TASK REQUIREMENTS
Copy nothing past the line containing "Pullover dabei, auch". Transcribe every line of the listing below up to and including it, from the first, except pictures.

PROVIDED ENTRIES
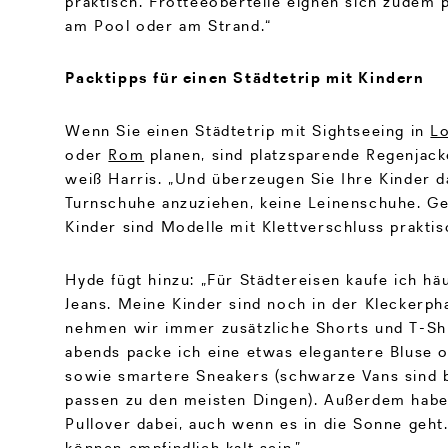
praktisch. Frotteeoberteile eignen sich zudem 
am Pool oder am Strand.“
Packtipps für einen Städtetrip mit Kindern
Wenn Sie einen Städtetrip mit Sightseeing in
L
oder
Rom
planen, sind platzsparende Regenjack
weiß Harris. „Und überzeugen Sie Ihre Kinder d
Turnschuhe anzuziehen, keine Leinenschuhe. Ge
Kinder sind Modelle mit Klettverschluss praktis
Hyde fügt hinzu: „Für Städtereisen kaufe ich h
Jeans. Meine Kinder sind noch in der Kleckerph
nehmen wir immer zusätzliche Shorts und T-Shi
abends packe ich eine etwas elegantere Bluse 
sowie smartere Sneakers (schwarze Vans sind
passen zu den meisten Dingen). Außerdem habe
Pullover dabei, auch wenn es in die Sonne geht
können empfindlich kalt sein.”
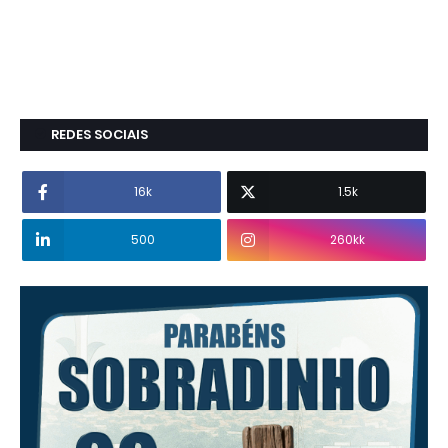
REDES SOCIAIS
16k
1.5k
500
260kk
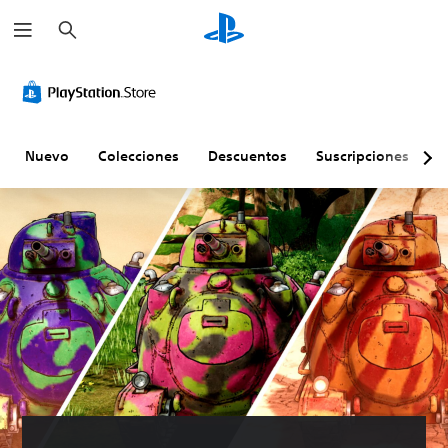
B
u
s
c
a
r
Nuevo
Colecciones
Descuentos
Suscripciones
E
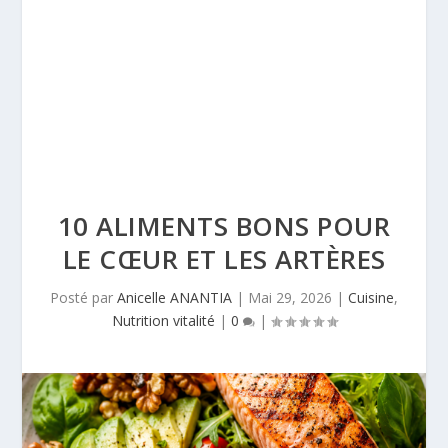
10 ALIMENTS BONS POUR
LE CŒUR ET LES ARTÈRES
Posté par
Anicelle ANANTIA
|
Mai 29, 2026
|
Cuisine
,
Nutrition vitalité
|
0
|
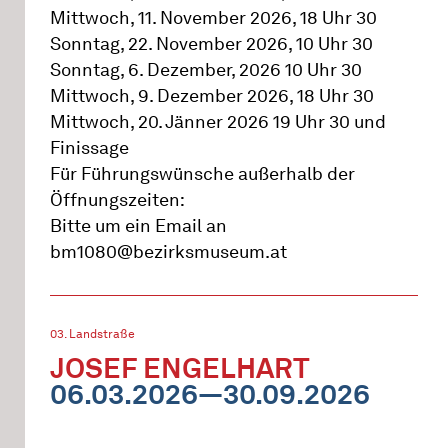
Mittwoch, 11. November 2026, 18 Uhr 30
Sonntag, 22. November 2026, 10 Uhr 30
Sonntag, 6. Dezember, 2026 10 Uhr 30
Mittwoch, 9. Dezember 2026, 18 Uhr 30
Mittwoch, 20. Jänner 2026 19 Uhr 30 und
Finissage
Für Führungswünsche außerhalb der
Öffnungszeiten:
Bitte um ein Email an
bm1080@bezirksmuseum.at
03. Landstraße
JOSEF ENGELHART
06.03.2026—30.09.2026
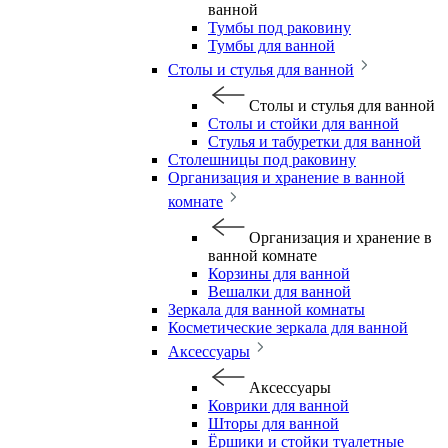
ванной
Тумбы под раковину
Тумбы для ванной
Столы и стулья для ванной
Столы и стулья для ванной
Столы и стойки для ванной
Стулья и табуретки для ванной
Столешницы под раковину
Организация и хранение в ванной
комнате
Организация и хранение в
ванной комнате
Корзины для ванной
Вешалки для ванной
Зеркала для ванной комнаты
Косметические зеркала для ванной
Аксессуары
Аксессуары
Коврики для ванной
Шторы для ванной
Ёршики и стойки туалетные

WRITTEN REPLY
praktisch. Frotteeoberteile eignen sich zudem 
am Pool oder am Strand.“
Packtipps für einen Städtetrip mit Kindern
Wenn Sie einen Städtetrip mit Sightseeing in
L
oder
Rom
planen, sind platzsparende Regenjack
weiß Harris. „Und überzeugen Sie Ihre Kinder d
Turnschuhe anzuziehen, keine Leinenschuhe. Ge
Kinder sind Modelle mit Klettverschluss praktis
Hyde fügt hinzu: „Für Städtereisen kaufe ich h
Jeans. Meine Kinder sind noch in der Kleckerph
nehmen wir immer zusätzliche Shorts und T-Shi
abends packe ich eine etwas elegantere Bluse 
sowie smartere Sneakers (schwarze Vans sind
passen zu den meisten Dingen). Außerdem habe
Pullover dabei, auch wenn es in die Sonne geht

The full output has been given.